▶ _Task directions_: Could you write out, exactly as they stand, only the lines in the listing below from the line with "6 Abs. 1 S." to the line with "Центральний офіс", both ends included, without the pictures?

[Records shown Boundary: Start]

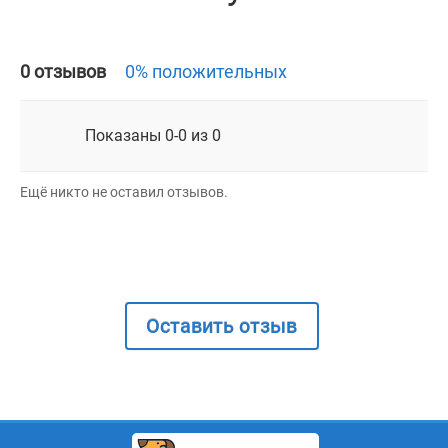
0 отзывов
0% положительных
Показаны 0-0 из 0
Ещё никто не оставил отзывов.
Оставить отзыв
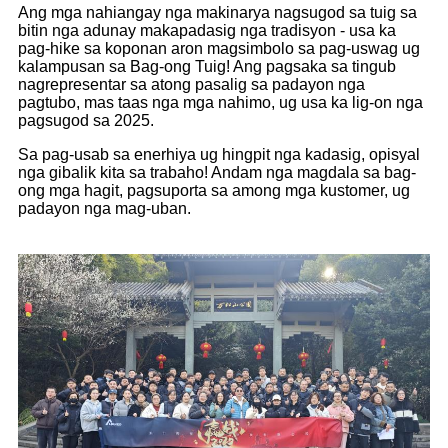
Ang mga nahiangay nga makinarya nagsugod sa tuig sa
bitin nga adunay makapadasig nga tradisyon - usa ka
pag-hike sa koponan aron magsimbolo sa pag-uswag ug
kalampusan sa Bag-ong Tuig! Ang pagsaka sa tingub
nagrepresentar sa atong pasalig sa padayon nga
pagtubo, mas taas nga mga nahimo, ug usa ka lig-on nga
pagsugod sa 2025.
Sa pag-usab sa enerhiya ug hingpit nga kadasig, opisyal
nga gibalik kita sa trabaho! Andam nga magdala sa bag-
ong mga hagit, pagsuporta sa among mga kustomer, ug
padayon nga mag-uban.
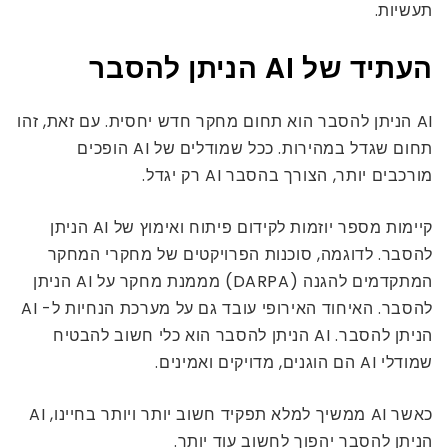
תעשיות.
העתיד של AI הניתן להסבר
AI הניתן להסבר הוא תחום מחקר חדש יחסית. עם זאת, זהו
תחום שגדל במהירות. ככל שמודלים של AI הופכים
מורכבים יותר, הצורך בהסבר AI רק יגדל.
קיימות מספר יוזמות לקידום פיתוח ואימוץ של AI הניתן
להסבר. לדוגמה, סוכנות הפרויקטים של מחקרי המחקר
המתקדמים להגנה (DARPA) מממנת מחקר על AI הניתן
להסבר. האיחוד האירופי עובד גם על מערכת הנחיות ל- AI
הניתן להסבר. AI הניתן להסבר הוא כלי חשוב להבטיח
שמודלי AI הם הוגנים, מדויקים ואמינים.
כאשר AI ממשיך למלא תפקיד חשוב יותר ויותר בחיינו, AI
הניתן להסבר יהפוך לחשוב עוד יותר.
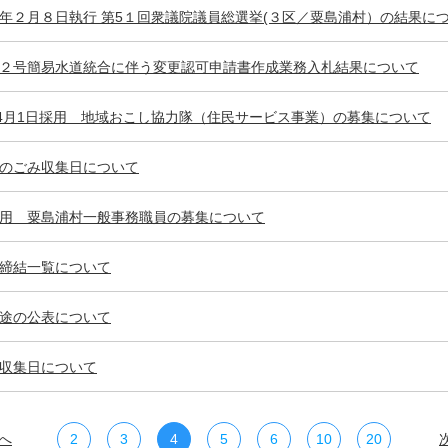
年２月８日執行 第5１回衆議院議員総選挙(３区／粟島浦村）の結果に
２号簡易水道統合に伴う変更認可申請書作成業務入札結果について
は4月1日採用 地域おこし協力隊（住民サービス事業）の募集について
のごみ収集日について
用 粟島浦村一般事務職員の募集について
締結一覧について
途の公表について
収集日について
へ
2
3
4
5
6
10
20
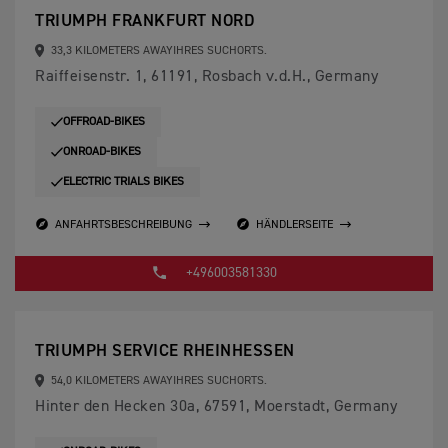
TRIUMPH FRANKFURT NORD
33,3 KILOMETERS AWAYIHRES SUCHORTS.
Raiffeisenstr. 1, 61191, Rosbach v.d.H., Germany
OFFROAD-BIKES
ONROAD-BIKES
ELECTRIC TRIALS BIKES
ANFAHRTSBESCHREIBUNG
HÄNDLERSEITE
+496003581330
TRIUMPH SERVICE RHEINHESSEN
54,0 KILOMETERS AWAYIHRES SUCHORTS.
Hinter den Hecken 30a, 67591, Moerstadt, Germany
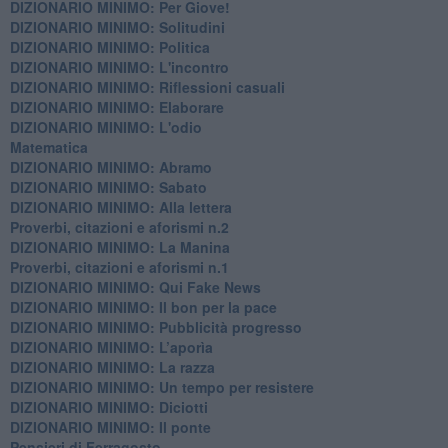
DIZIONARIO MINIMO: Per Giove!
DIZIONARIO MINIMO: Solitudini
DIZIONARIO MINIMO: Politica
DIZIONARIO MINIMO: L'incontro
DIZIONARIO MINIMO: Riflessioni casuali
DIZIONARIO MINIMO: Elaborare
DIZIONARIO MINIMO: L'odio
​Matematica
DIZIONARIO MINIMO: Abramo
DIZIONARIO MINIMO: Sabato
​DIZIONARIO MINIMO: Alla lettera
Proverbi, citazioni e aforismi n.2
DIZIONARIO MINIMO: La Manina
​Proverbi, citazioni e aforismi n.1
DIZIONARIO MINIMO: Qui Fake News
DIZIONARIO MINIMO: ​Il bon per la pace
DIZIONARIO MINIMO: Pubblicità progresso
DIZIONARIO MINIMO: L’aporìa
DIZIONARIO MINIMO: La razza
DIZIONARIO MINIMO: Un tempo per resistere
DIZIONARIO MINIMO: Diciotti
DIZIONARIO MINIMO: Il ponte
Pensieri di Ferragosto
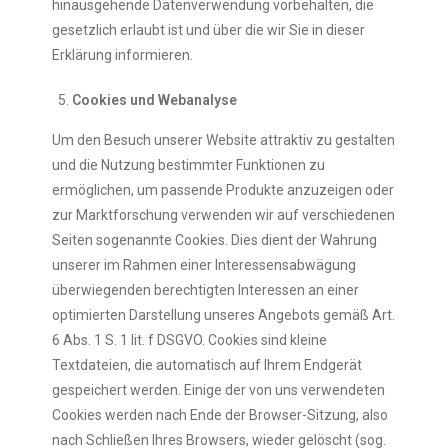
hinausgehende Datenverwendung vorbehalten, die
gesetzlich erlaubt ist und über die wir Sie in dieser
Erklärung informieren.
Cookies und Webanalyse
Um den Besuch unserer Website attraktiv zu gestalten
und die Nutzung bestimmter Funktionen zu
ermöglichen, um passende Produkte anzuzeigen oder
zur Marktforschung verwenden wir auf verschiedenen
Seiten sogenannte Cookies. Dies dient der Wahrung
unserer im Rahmen einer Interessensabwägung
überwiegenden berechtigten Interessen an einer
optimierten Darstellung unseres Angebots gemäß Art.
6 Abs. 1 S. 1 lit. f DSGVO. Cookies sind kleine
Textdateien, die automatisch auf Ihrem Endgerät
gespeichert werden. Einige der von uns verwendeten
Cookies werden nach Ende der Browser-Sitzung, also
nach Schließen Ihres Browsers, wieder gelöscht (sog.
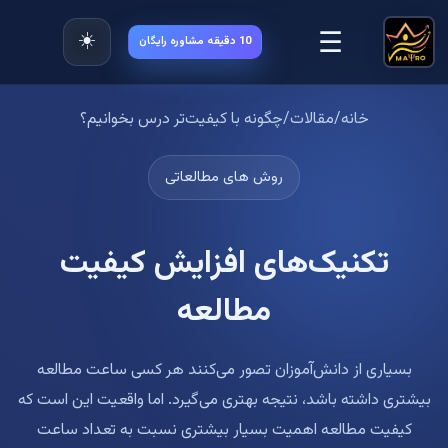
☰
☀️
10 دقیقه مشاوره رایگان
خانه
/
مقالات
/
چگونه با کیفیت‌تر درس بخوانیم؟
روش های مطالعاتی
تکنیک‌های افزایش کیفیت
مطالعه
بسیاری از دانش‌آموزان تصور می‌کنند هر کسی ساعت مطالعه
بیشتری داشته باشد، نتیجه بهتری می‌گیرد. اما واقعیت این است که
کیفیت مطالعه اهمیت بسیار بیشتری نسبت به تعداد ساعت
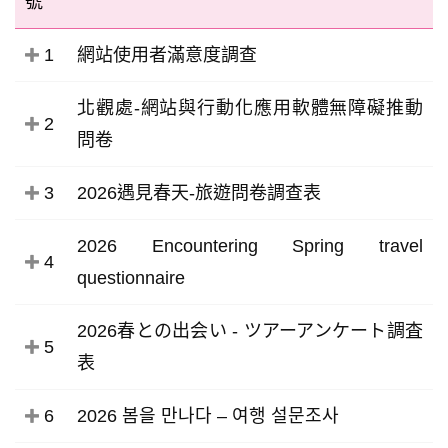
號
1
網站使用者滿意度調查
北觀處-網站與行動化應用軟體無障礙推動
2
問卷
3
2026遇見春天-旅遊問卷調查表
2026 Encountering Spring travel
4
questionnaire
2026春との出会い - ツアーアンケート調査
5
表
6
2026 봄을 만나다 – 여행 설문조사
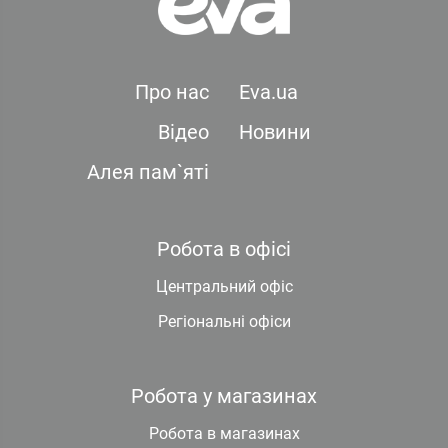
Про нас
Eva.ua
Відео
Новини
Алея пам`яті
Робота в офісі
Центральний офіс
Регіональні офіси
Робота у магазинах
Робота в магазинах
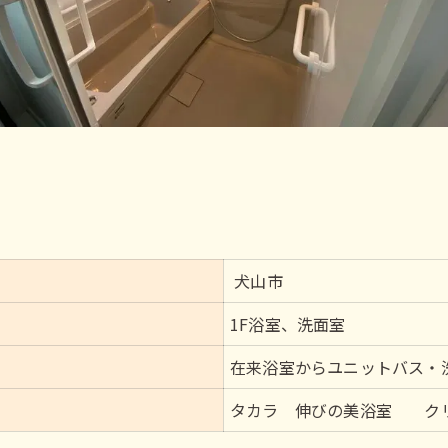
犬山市
1F浴室、洗面室
在来浴室からユニットバス・
タカラ 伸びの美浴室 クリ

[Records shown Boundary: End]

▶ _Solution to this task_:
6 Abs. 1 S. 1 lit. f DSGVO. Cookies sind kleine
Textdateien, die automatisch auf Ihrem Endgerät
gespeichert werden. Einige der von uns verwendeten
Cookies werden nach Ende der Browser-Sitzung, also
nach Schließen Ihres Browsers, wieder gelöscht (sog.
☰
☀️
10 دقیقه مشاوره رایگان
خانه
/
مقالات
/
چگونه با کیفیت‌تر درس بخوانیم؟
روش های مطالعاتی
تکنیک‌های افزایش کیفیت
مطالعه
بسیاری از دانش‌آموزان تصور می‌کنند هر کسی ساعت مطالعه
بیشتری داشته باشد، نتیجه بهتری می‌گیرد. اما واقعیت این است که
کیفیت مطالعه اهمیت بسیار بیشتری نسبت به تعداد ساعت
號
1
網站使用者滿意度調查
北觀處-網站與行動化應用軟體無障礙推動
2
問卷
3
2026遇見春天-旅遊問卷調查表
2026 Encountering Spring travel
4
questionnaire
2026春との出会い - ツアーアンケート調査
5
表
6
2026 봄을 만나다 – 여행 설문조사
Про нас
Eva.ua
Відео
Новини
Алея пам`яті
Робота в офісі
Центральний офіс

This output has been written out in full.